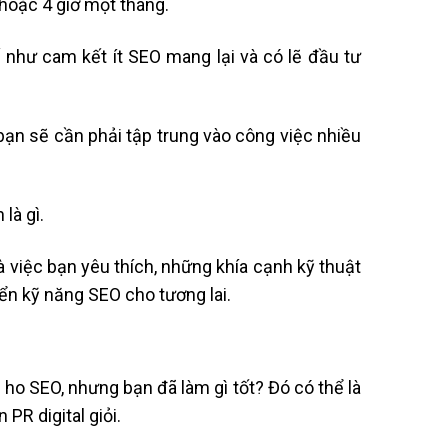
 hoặc 4 giờ một tháng.
như cam kết ít SEO mang lại và có lẽ đầu tư
bạn sẽ cần phải tập trung vào công việc nhiều
là gì.
à việc bạn yêu thích, những khía cạnh kỹ thuật
riển kỹ năng SEO cho tương lai.
 ho SEO, nhưng bạn đã làm gì tốt? Đó có thể là
PR digital giỏi.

## Task directions
The records above are to be quoted exactly, with all pictures left out.

## Answer space
 hoặc 4 giờ một tháng.
như cam kết ít SEO mang lại và có lẽ đầu tư
bạn sẽ cần phải tập trung vào công việc nhiều
là gì.
à việc bạn yêu thích, những khía cạnh kỹ thuật
riển kỹ năng SEO cho tương lai.
 ho SEO, nhưng bạn đã làm gì tốt? Đó có thể là
PR digital giỏi.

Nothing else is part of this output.